Children aged 12-17 had depressive symptoms evaluated using the Patient Health Questionnaire 8 (PHQ‐8). The cutoff for clinically relevant symptoms was set at a minimum score of 10. Patients aged 8-17 completed the Patient‐Reported Outcomes Measurement Information System‐Depression (PROMIS‐D) to validate the findings.

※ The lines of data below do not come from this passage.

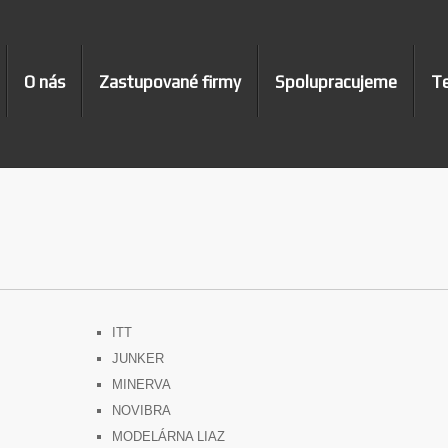
O nás
Zastupované firmy
Spolupracujeme
Te
ITT
JUNKER
MINERVA
NOVIBRA
MODELÁRNA LIAZ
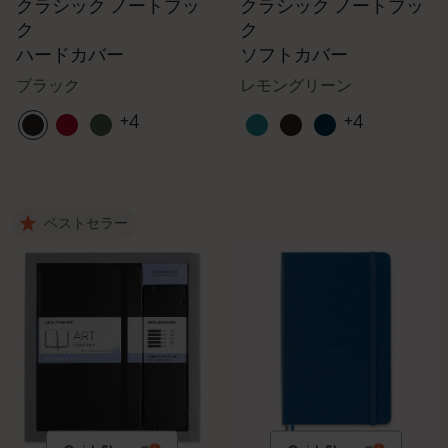
クラシック ノートブッ
クラシック ノートブッ
ク
ク
ハードカバー
ソフトカバー
ブラック
レモングリーン
+4
+4
ベストセラー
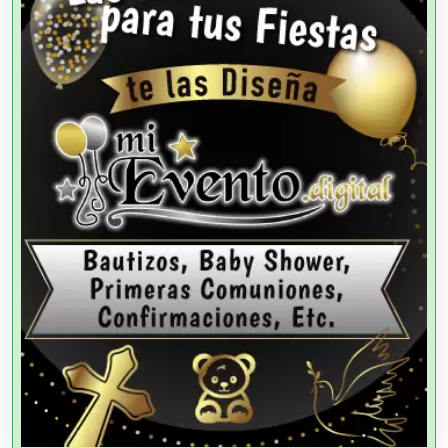
Agricultura y Ganadería
Agua Purificada
Aire Acondicionado
Alarmas
Albercas
Alimentos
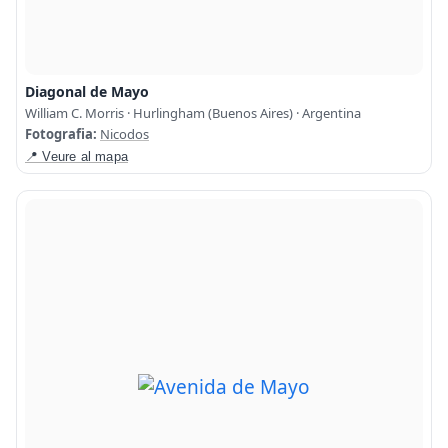
Diagonal de Mayo
William C. Morris · Hurlingham (Buenos Aires) · Argentina
Fotografia:
Nicodos
📍 Veure al mapa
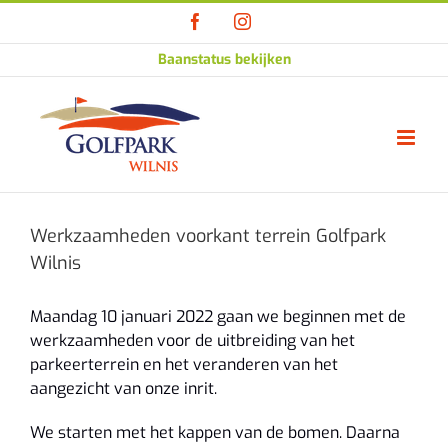
Ga
Facebook
Instagram
naar
inhoud
Baanstatus bekijken
Werkzaamheden voorkant terrein Golfpark
Wilnis
Maandag 10 januari 2022 gaan we beginnen met de
werkzaamheden voor de uitbreiding van het
parkeerterrein en het veranderen van het
aangezicht van onze inrit.
We starten met het kappen van de bomen. Daarna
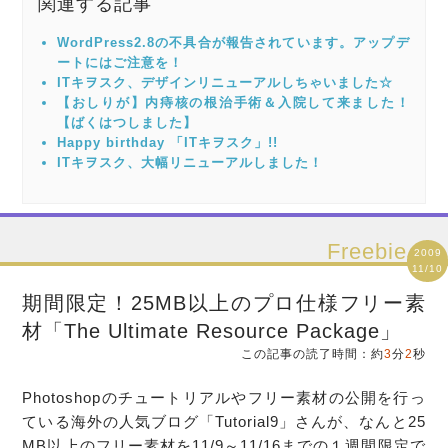
関連する記事
WordPress2.8の不具合が報告されています。アップデ
ートにはご注意を！
ITキヲスク、デザインリニューアルしちゃいました☆
【おしりが】内痔核の根治手術＆入院して来ました！
【ばくはつしました】
Happy birthday 「ITキヲスク」!!
ITキヲスク、大幅リニューアルしました！
Freebie
2009
11/10
期間限定！25MB以上のプロ仕様フリー素
材「The Ultimate Resource Package」
この記事の読了時間：約
3
分
2
秒
Photoshopのチュートリアルや
フリー
素材
の公開を行っ
ている海外の人気ブログ「Tutorial9」さんが、なんと25
MB以上の
フリー
素材
を11/9～11/16までの１週間限定で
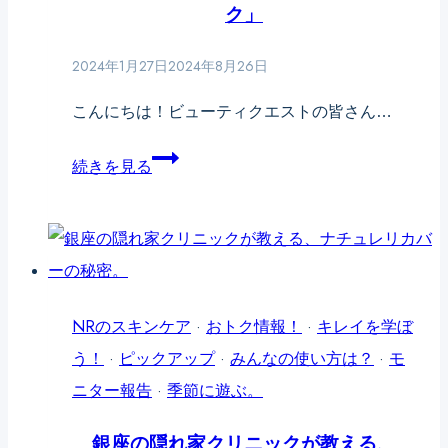
望
ク」
の
2024年1月27日
2024年8月26日
新
製
こんにちは！ビューティクエストの皆さん…
品
冬
続きを見る
「美
の
電
夜
流
の
マ
美
ス
容
NRのスキンケア
·
おトク情報！
·
キレイを学ぼ
ク」
リ
う！
·
ピックアップ
·
みんなの使い方は？
·
モ
@cosme
ラ
ニター報告
·
季節に遊ぶ。
で
ッ
先
銀座の隠れ家クリニックが教える、
ク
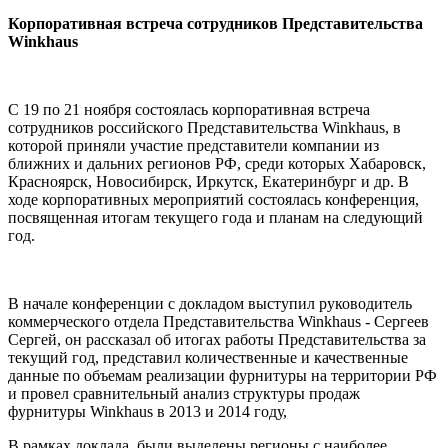
Корпоративная встреча сотрудников Представительства
Winkhaus
С 19 по 21 ноября состоялась корпоративная встреча
сотрудников российского Представительства Winkhaus, в
которой приняли участие представители компании из
ближних и дальних регионов РФ, среди которых Хабаровск,
Красноярск, Новосибирск, Иркутск, Екатеринбург и др. В
ходе корпоративных мероприятий состоялась конференция,
посвященная итогам текущего года и планам на следующий
год.
В начале конференции с докладом выступил руководитель
коммерческого отдела Представительства Winkhaus - Сергеев
Сергей, он рассказал об итогах работы Представительства за
текущий год, представил количественные и качественные
данные по объемам реализации фурнитуры на территории РФ
и провел сравнительный анализ структуры продаж
фурнитуры Winkhaus в 2013 и 2014 году,
В рамках доклада, были выделены регионы с наиболее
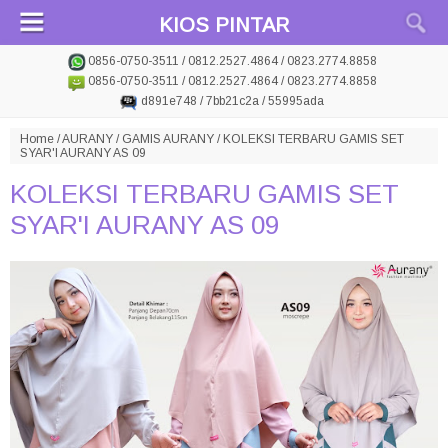
KIOS PINTAR
0856-0750-3511 / 0812.2527.4864 / 0823.2774.8858
0856-0750-3511 / 0812.2527.4864 / 0823.2774.8858
d891e748 / 7bb21c2a / 55995ada
Home
/
AURANY
/
GAMIS AURANY
/
KOLEKSI TERBARU GAMIS SET
SYAR'I AURANY AS 09
KOLEKSI TERBARU GAMIS SET
SYAR'I AURANY AS 09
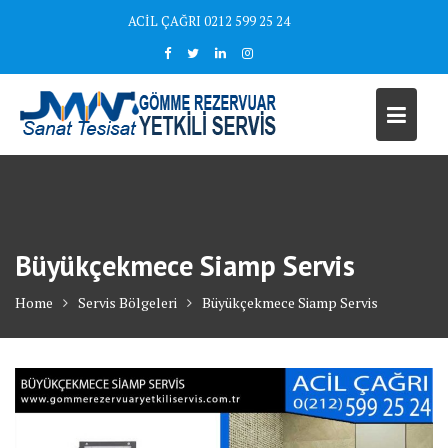
Skip
ACİL ÇAĞRI 0212 599 25 24
to
content
Büyükçekmece Siamp Servis
Home
Servis Bölgeleri
Büyükçekmece Siamp Servis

Scores in PROMIS‐D of 60 or higher identified patients with elevated mental health symptoms.

Anxiety was assessed in children ages 12-17 with the Generalized Anxiety Disorder 7‐item (GAD‐7), with a cutoff for clinically relevant anxiety symptoms set at a minimum score of 10. The Patient‐Reported Outcomes Measurement Information System‐Anxiety (PROMIS‐A) was used as a second validated instrument in participants ages 8-17, with a score of 60 or higher indicating elevated symptoms.

Study visits occurred at the start of Trikafta therapy and then after one, three, six, nine, 12, and 18 months.

At the start, or baseline, about three-quarters of the participants didn’t have depressive symptoms, though a small number of children reported elevated baseline scores on the PROMIS‐D (8.8%) and PHQ‐8 (13%). Anxiety symptoms were also in the normal range in most children. Elevated baseline scores were found in 8.9% (GAD‐7) and 12.3% (PROMIS‐A).

After 18 months on Trikafta, 85%-92% of children reported depressive symptoms within the normal range. Within a month of treatment, a significant decrease was observed on PROMIS‐D (mean decrease of 2.67 points). Such a decrease was again found after six and 12 months.

The percentage of patients within elevated ranges as assessed with the PHQ-8 dropped from 13% to 3% and from 8.8% to 2.6% on the PROMIS‐D. Significantly more girls reported elevated PHQ‐8 (42% vs. 13%) and PROMIS‐D (35% vs. 15%) scores.

Anxiety symptoms, assessed with GAD‐7, were significantly reduced only after 12 months and remained lower at the end of the study. Mean PROMIS‐A scores decreased significantly at every point compared with the baseline.

On both measures, no child had elevated symptoms by the end of the study. Boys and girls weren’t significantly different regarding anxiety scores, but more girls continued having depression symptoms.

The findings show depression and anxiety aren’t common among children with CF at the start of Trikafta and the “percentage of patients experiencing severe symptoms of depression and anxiety may decrease with ongoing use of [Trikafta],” wrote the researchers, who noted that having PHQ-8 and GAD-7 standardized only for patients 12 years and older is a limitation.